Your task — Reproduce exactly the lines from the line containing "Покорение Казани в 1552 г. А. К" through the last line of the listing, and no others.

Given information —
==*==

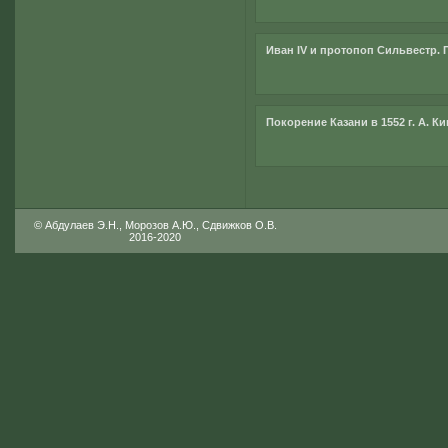
Иван IV и протопоп Сильвестр. 
Покорение Казани в 1552 г. А. К
© Абдулаев Э.Н., Морозов А.Ю., Сдвижков О.В.
2016-2020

==*==

Solution —
Покорение Казани в 1552 г. А. К
© Абдулаев Э.Н., Морозов А.Ю., Сдвижков О.В.
2016-2020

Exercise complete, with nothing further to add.